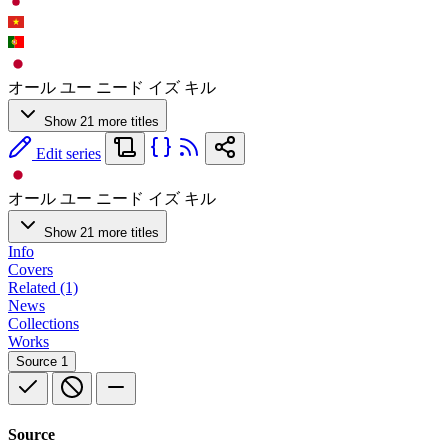
オール ユー ニード イズ キル
Show 21 more titles
Edit series
オール ユー ニード イズ キル
Show 21 more titles
Info
Covers
Related (1)
News
Collections
Works
Source
1
Source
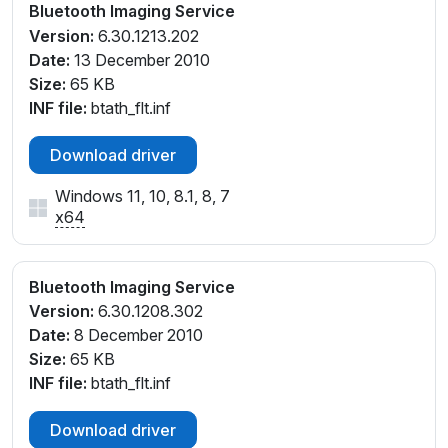
Bluetooth Imaging Service
Version:
6.30.1213.202
Date:
13 December 2010
Size:
65 KB
INF file:
btath_flt.inf
Download driver
Windows 11, 10, 8.1, 8, 7
x64
Bluetooth Imaging Service
Version:
6.30.1208.302
Date:
8 December 2010
Size:
65 KB
INF file:
btath_flt.inf
Download driver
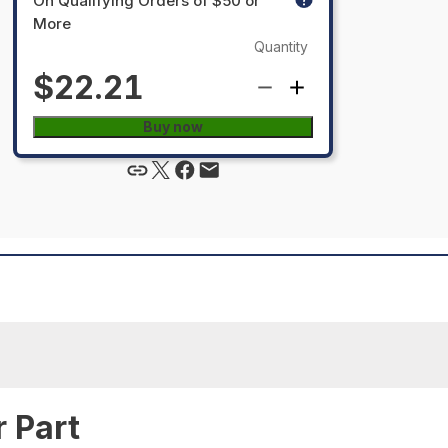
On Qualifying Orders of $50 or
More
Quantity
$22.21
Buy now
 Part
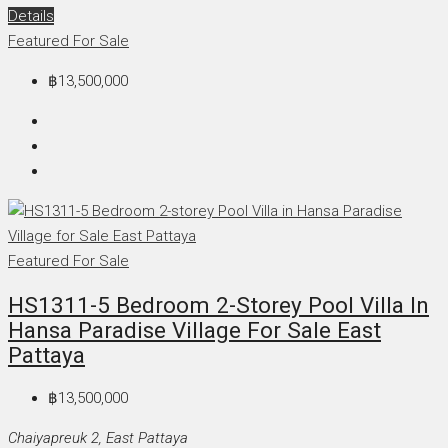
Details
Featured
For Sale
฿13,500,000
Featured
For Sale
HS1311-5 Bedroom 2-Storey Pool Villa In
Hansa Paradise Village For Sale East
Pattaya
฿13,500,000
Chaiyapreuk 2, East Pattaya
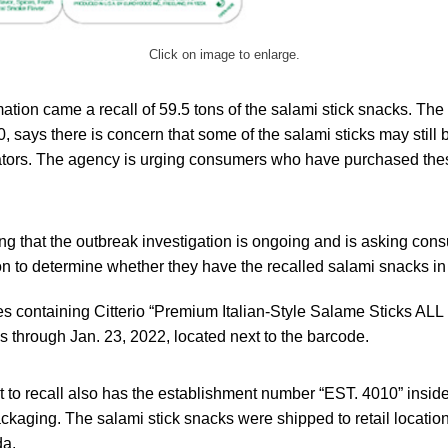
Click on image to enlarge.
ation came a recall of 59.5 tons of the salami stick snacks. The 
, says there is concern that some of the salami sticks may still
erators. The agency is urging consumers who have purchased thes
ng that the outbreak investigation is ongoing and is asking con
on to determine whether they have the recalled salami snacks in
s containing Citterio “Premium Italian-Style Salame Sticks A
es through Jan. 23, 2022, located next to the barcode.
t to recall also has the establishment number “EST. 4010” insi
ackaging. The salami stick snacks were shipped to retail locati
da.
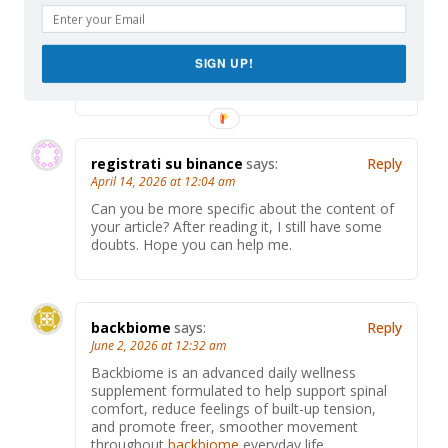
Thank you for your sharing. I am worried that I
lack creative ideas. It is your article that makes
me full of hope. Thank you. But, I have a
SIGN UP!
question, can you help me?
registrati su binance
says:
Reply
April 14, 2026 at 12:04 am
Can you be more specific about the content of
your article? After reading it, I still have some
doubts. Hope you can help me.
backbiome
says:
Reply
June 2, 2026 at 12:32 am
Backbiome is an advanced daily wellness
supplement formulated to help support spinal
comfort, reduce feelings of built-up tension,
and promote freer, smoother movement
throughout
backbiome
everyday life.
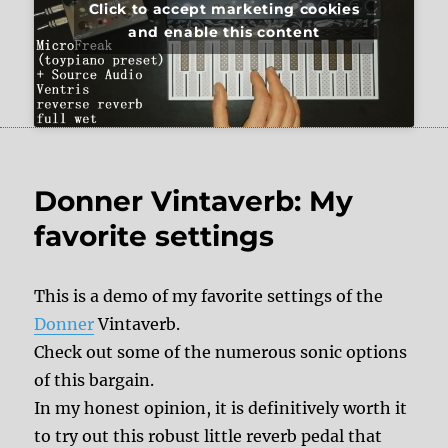
Click to accept marketing cookies
and enable this content
Donner Vintaverb: My
favorite settings
This is a demo of my favorite settings of the
Donner
Vintaverb.
Check out some of the numerous sonic options
of this bargain.
In my honest opinion, it is definitively worth it
to try out this robust little reverb pedal that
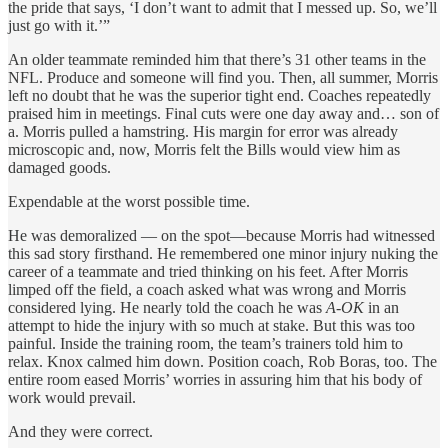
the pride that says, ‘I don’t want to admit that I messed up. So, we’ll
just go with it.’”
An older teammate reminded him that there’s 31 other teams in the
NFL. Produce and someone will find you. Then, all summer, Morris
left no doubt that he was the superior tight end. Coaches repeatedly
praised him in meetings. Final cuts were one day away and… son of
a. Morris pulled a hamstring. His margin for error was already
microscopic and, now, Morris felt the Bills would view him as
damaged goods.
Expendable at the worst possible time.
He was demoralized — on the spot—because Morris had witnessed
this sad story firsthand. He remembered one minor injury nuking the
career of a teammate and tried thinking on his feet. After Morris
limped off the field, a coach asked what was wrong and Morris
considered lying. He nearly told the coach he was
A-OK
in an
attempt to hide the injury with so much at stake. But this was too
painful. Inside the training room, the team’s trainers told him to
relax. Knox calmed him down. Position coach, Rob Boras, too. The
entire room eased Morris’ worries in assuring him that his body of
work would prevail.
And they were correct.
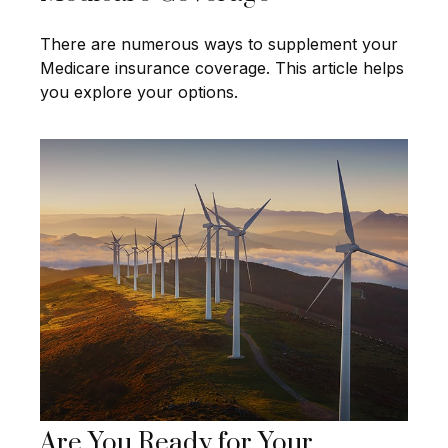
There are numerous ways to supplement your
Medicare insurance coverage. This article helps
you explore your options.
Are You Ready for Your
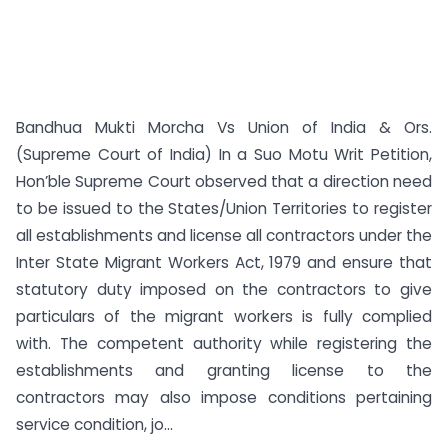
Bandhua Mukti Morcha Vs Union of India & Ors.
(Supreme Court of India) In a Suo Motu Writ Petition,
Hon’ble Supreme Court observed that a direction need
to be issued to the States/Union Territories to register
all establishments and license all contractors under the
Inter State Migrant Workers Act, 1979 and ensure that
statutory duty imposed on the contractors to give
particulars of the migrant workers is fully complied
with. The competent authority while registering the
establishments and granting license to the
contractors may also impose conditions pertaining
service condition, jo...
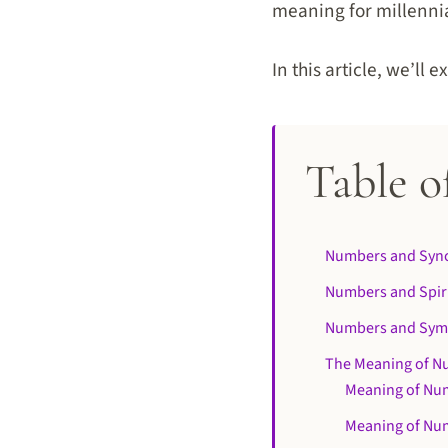
meaning for millenni
In this article, we’ll
Table o
Numbers and Sync
Numbers and Spir
Numbers and Sym
The Meaning of N
Meaning of Nu
Meaning of Nu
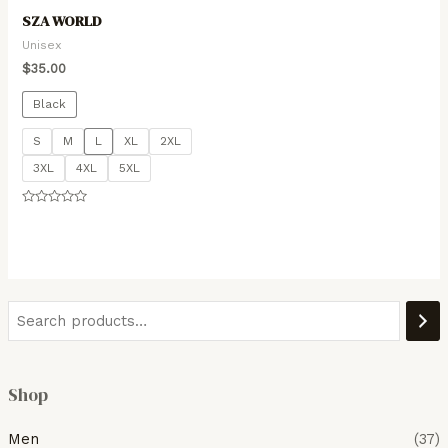
SZA WORLD
Unisex
$
35.00
Black
S
M
L
XL
2XL
3XL
4XL
5XL
Rated
0
out
of
5
Shop
Men
(37)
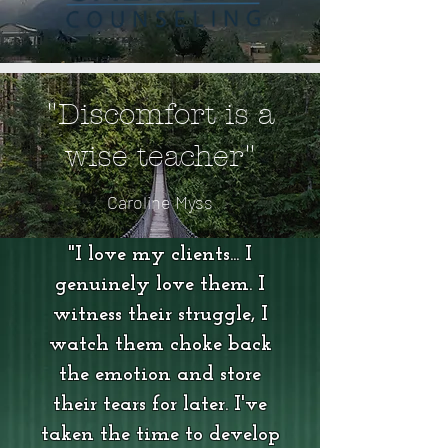
"Discomfort is a
wise teacher"
Caroline Myss
"I love my clients... I
genuinely love them. I
witness their struggle, I
watch them choke back
the emotion and store
their tears for later. I've
taken the time to develop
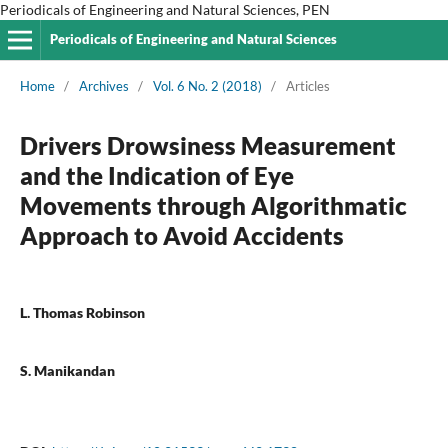
Periodicals of Engineering and Natural Sciences, PEN
Periodicals of Engineering and Natural Sciences
Home
/
Archives
/
Vol. 6 No. 2 (2018)
/
Articles
Drivers Drowsiness Measurement
and the Indication of Eye
Movements through Algorithmatic
Approach to Avoid Accidents
L. Thomas Robinson
S. Manikandan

______

Assigned task - Copy each line of the records containing the string "injury".

Written solution -
this sad story firsthand. He remembered one minor injury nuking the
attempt to hide the injury with so much at stake. But this was too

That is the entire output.